= What needs to be done =
Leaving the images behind, copy every line of the records exactly.

= Stored items from a collection =

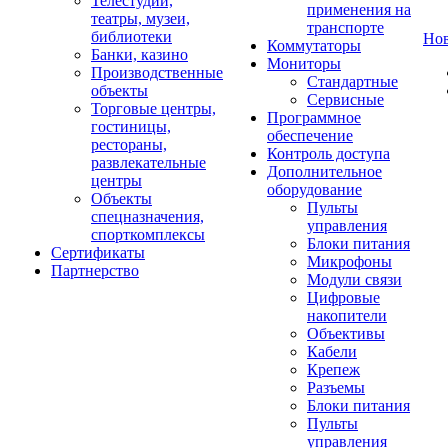
Телестудии,
применения на
театры, музеи,
транспорте
библиотеки
Но
Коммутаторы
Банки, казино
Мониторы
Производственные
Стандартные
объекты
Сервисные
Торговые центры,
Программное
гостиницы,
обеспечение
рестораны,
Контроль доступа
развлекательные
Дополнительное
центры
оборудование
Объекты
Пульты
спецназначения,
управления
спорткомплексы
Блоки питания
Сертификаты
Микрофоны
Партнерство
Модули связи
Цифровые
накопители
Объективы
Кабели
Крепеж
Разъемы
Блоки питания
Пульты
управления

= Result of the exercise =
Телестудии,
применения на
театры, музеи,
транспорте
библиотеки
Но
Коммутаторы
Банки, казино
Мониторы
Производственные
Стандартные
объекты
Сервисные
Торговые центры,
Программное
гостиницы,
обеспечение
рестораны,
Контроль доступа
развлекательные
Дополнительное
центры
оборудование
Объекты
Пульты
спецназначения,
управления
спорткомплексы
Блоки питания
Сертификаты
Микрофоны
Партнерство
Модули связи
Цифровые
накопители
Объективы
Кабели
Крепеж
Разъемы
Блоки питания
Пульты
управления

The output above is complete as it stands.